### [Directions for this task]
Pull out every line in the data that has the string "Display" in it.

───

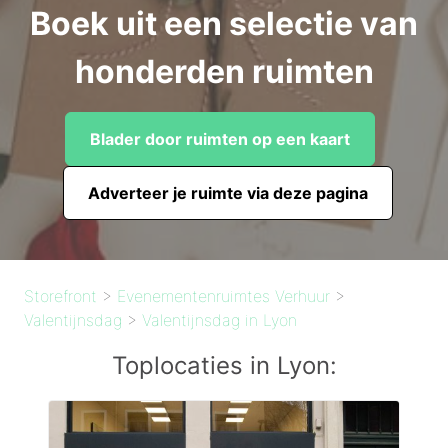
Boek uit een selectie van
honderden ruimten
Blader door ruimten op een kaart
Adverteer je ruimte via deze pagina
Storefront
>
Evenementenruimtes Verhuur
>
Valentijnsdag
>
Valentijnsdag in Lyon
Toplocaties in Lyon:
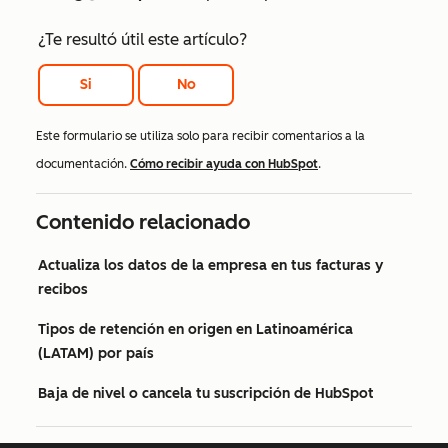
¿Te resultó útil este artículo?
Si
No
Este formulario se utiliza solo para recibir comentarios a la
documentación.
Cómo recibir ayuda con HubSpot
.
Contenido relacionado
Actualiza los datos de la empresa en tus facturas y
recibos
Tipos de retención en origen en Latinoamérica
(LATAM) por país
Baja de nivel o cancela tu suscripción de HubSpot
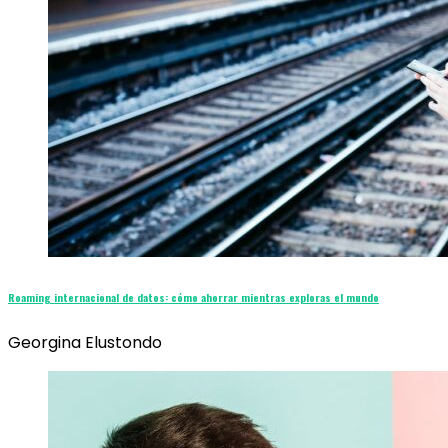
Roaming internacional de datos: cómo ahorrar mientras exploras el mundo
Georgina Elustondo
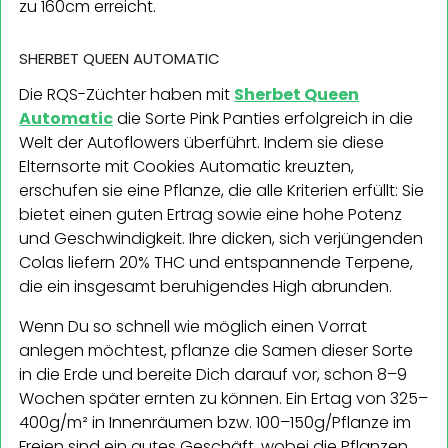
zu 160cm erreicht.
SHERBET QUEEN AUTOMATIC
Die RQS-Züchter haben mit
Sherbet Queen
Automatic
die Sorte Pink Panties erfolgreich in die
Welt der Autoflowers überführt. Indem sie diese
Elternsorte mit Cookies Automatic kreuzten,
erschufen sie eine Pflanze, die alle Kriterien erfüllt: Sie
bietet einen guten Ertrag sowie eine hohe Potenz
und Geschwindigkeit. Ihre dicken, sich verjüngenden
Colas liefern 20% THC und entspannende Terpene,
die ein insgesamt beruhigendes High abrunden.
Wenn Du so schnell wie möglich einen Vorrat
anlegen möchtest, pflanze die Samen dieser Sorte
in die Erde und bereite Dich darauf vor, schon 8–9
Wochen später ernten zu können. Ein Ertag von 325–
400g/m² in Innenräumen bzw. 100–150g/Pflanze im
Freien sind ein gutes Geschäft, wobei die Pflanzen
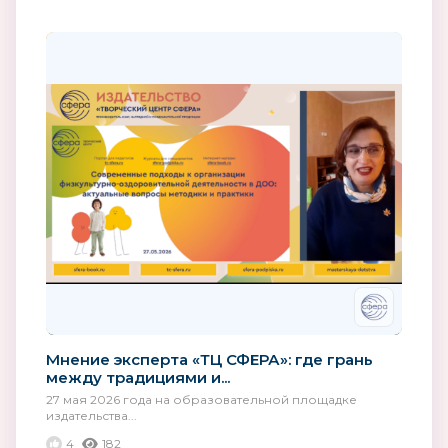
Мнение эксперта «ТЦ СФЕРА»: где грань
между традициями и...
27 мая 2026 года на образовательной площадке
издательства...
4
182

───

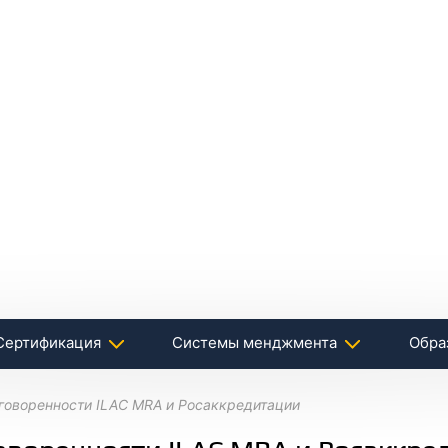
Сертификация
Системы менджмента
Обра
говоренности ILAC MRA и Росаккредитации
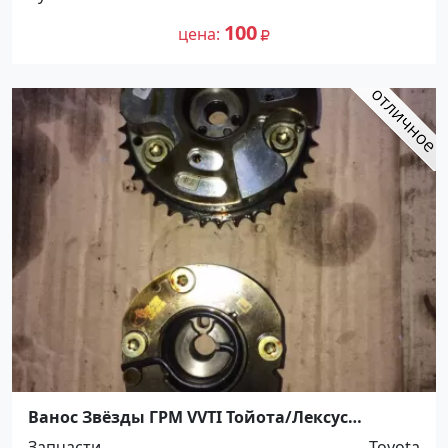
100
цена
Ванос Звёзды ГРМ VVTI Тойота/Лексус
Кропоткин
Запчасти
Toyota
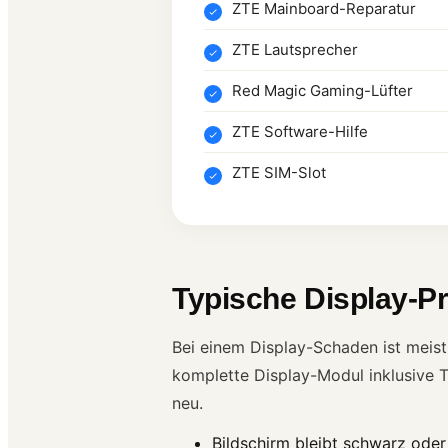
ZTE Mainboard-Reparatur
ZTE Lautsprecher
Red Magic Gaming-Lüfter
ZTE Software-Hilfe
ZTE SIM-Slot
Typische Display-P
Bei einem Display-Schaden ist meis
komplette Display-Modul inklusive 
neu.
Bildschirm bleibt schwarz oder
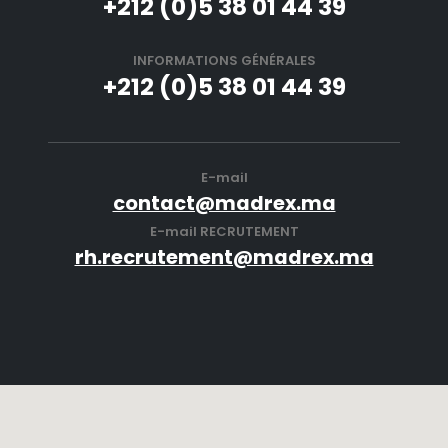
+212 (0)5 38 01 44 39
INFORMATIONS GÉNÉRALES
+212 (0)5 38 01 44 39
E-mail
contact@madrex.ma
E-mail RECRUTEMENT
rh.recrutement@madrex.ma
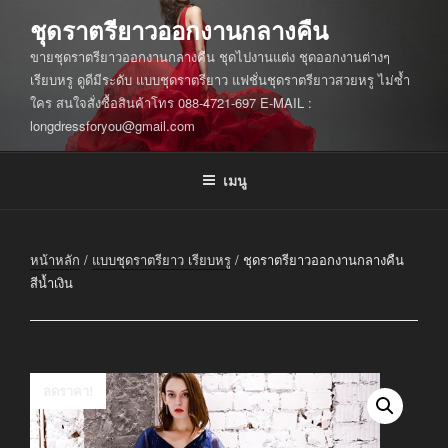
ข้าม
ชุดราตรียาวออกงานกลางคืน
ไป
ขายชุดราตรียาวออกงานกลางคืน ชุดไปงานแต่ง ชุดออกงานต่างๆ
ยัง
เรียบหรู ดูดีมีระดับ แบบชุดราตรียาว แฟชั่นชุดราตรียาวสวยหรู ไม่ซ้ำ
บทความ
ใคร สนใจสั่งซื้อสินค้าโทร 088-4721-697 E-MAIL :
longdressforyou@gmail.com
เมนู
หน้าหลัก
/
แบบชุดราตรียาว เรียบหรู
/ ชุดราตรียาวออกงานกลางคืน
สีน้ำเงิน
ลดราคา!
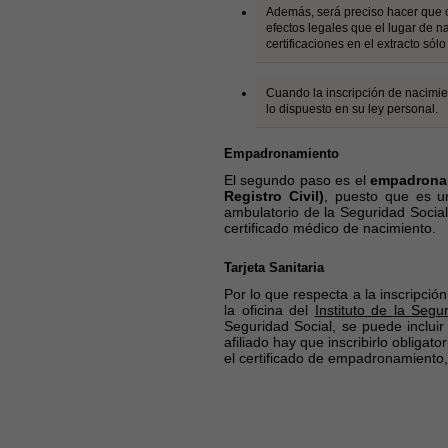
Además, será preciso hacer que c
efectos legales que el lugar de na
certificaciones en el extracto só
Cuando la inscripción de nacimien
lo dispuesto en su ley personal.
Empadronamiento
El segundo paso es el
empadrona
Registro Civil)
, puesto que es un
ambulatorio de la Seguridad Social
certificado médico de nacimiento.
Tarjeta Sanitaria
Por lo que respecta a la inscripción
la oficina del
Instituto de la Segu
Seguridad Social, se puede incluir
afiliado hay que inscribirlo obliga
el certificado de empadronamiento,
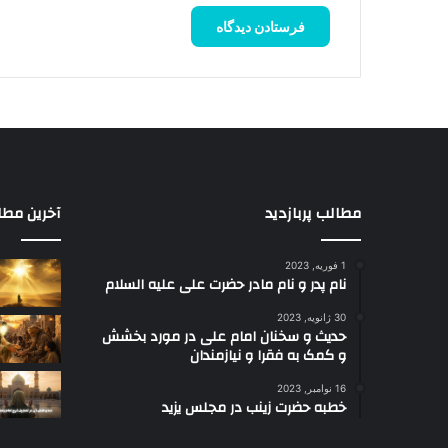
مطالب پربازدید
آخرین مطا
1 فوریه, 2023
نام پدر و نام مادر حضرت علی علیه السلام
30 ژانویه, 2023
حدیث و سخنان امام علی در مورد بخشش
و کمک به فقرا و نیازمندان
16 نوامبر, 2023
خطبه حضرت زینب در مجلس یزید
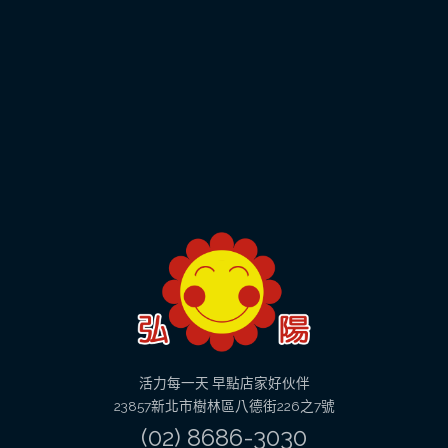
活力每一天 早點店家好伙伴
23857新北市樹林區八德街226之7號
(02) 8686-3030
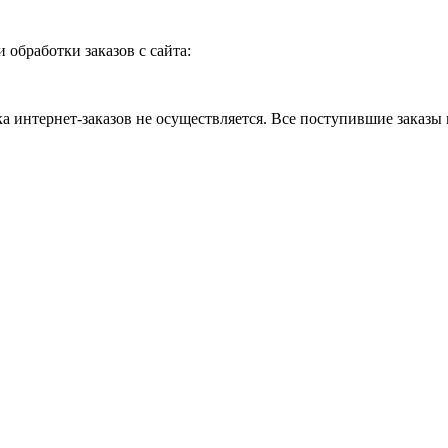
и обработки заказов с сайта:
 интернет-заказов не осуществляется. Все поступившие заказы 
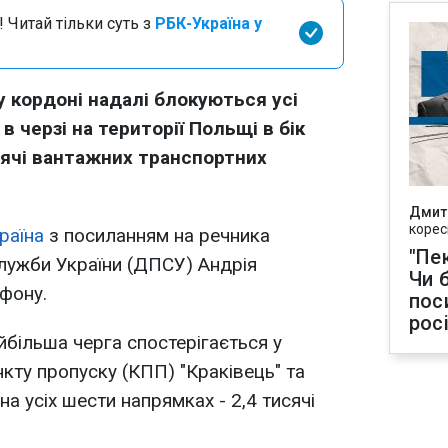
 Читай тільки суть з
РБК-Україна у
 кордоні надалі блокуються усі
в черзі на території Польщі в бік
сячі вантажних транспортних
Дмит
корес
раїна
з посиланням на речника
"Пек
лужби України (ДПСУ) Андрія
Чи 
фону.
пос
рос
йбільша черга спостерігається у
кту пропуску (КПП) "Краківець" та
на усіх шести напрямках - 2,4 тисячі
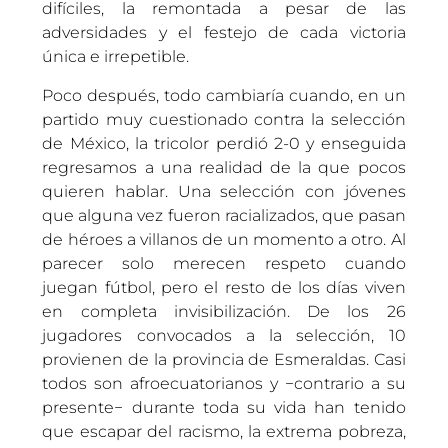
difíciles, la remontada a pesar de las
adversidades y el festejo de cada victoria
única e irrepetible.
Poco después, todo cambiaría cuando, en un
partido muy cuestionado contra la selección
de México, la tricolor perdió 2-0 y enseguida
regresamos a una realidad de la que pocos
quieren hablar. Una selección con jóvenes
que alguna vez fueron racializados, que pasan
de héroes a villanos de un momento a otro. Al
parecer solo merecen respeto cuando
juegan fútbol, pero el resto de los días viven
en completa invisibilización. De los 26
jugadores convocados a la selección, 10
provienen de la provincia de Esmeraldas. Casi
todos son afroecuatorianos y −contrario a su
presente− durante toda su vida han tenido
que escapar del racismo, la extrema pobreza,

───

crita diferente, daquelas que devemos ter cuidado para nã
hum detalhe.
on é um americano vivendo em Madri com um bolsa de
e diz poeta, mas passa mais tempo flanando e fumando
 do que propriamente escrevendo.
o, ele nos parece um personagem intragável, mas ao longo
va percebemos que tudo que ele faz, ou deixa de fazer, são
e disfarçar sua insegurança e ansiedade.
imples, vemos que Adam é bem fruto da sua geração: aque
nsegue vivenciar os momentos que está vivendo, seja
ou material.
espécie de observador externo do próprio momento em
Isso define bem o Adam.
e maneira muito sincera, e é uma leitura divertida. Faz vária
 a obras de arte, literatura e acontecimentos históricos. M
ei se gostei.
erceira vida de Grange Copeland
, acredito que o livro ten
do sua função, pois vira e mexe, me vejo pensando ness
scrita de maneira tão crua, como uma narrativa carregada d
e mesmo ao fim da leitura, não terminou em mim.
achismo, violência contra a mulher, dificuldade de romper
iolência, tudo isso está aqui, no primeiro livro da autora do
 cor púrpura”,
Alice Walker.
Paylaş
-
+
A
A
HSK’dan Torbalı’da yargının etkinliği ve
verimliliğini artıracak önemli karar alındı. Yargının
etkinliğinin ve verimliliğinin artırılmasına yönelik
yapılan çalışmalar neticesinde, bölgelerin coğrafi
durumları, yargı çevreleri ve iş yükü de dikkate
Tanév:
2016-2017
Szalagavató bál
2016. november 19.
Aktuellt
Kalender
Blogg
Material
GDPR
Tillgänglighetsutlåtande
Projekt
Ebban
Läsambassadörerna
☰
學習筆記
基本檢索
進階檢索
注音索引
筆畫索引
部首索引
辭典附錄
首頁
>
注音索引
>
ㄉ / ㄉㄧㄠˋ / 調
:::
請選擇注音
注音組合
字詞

───

### [Written response]
Typische Display-P
Bei einem Display-Schaden ist meis
komplette Display-Modul inklusive 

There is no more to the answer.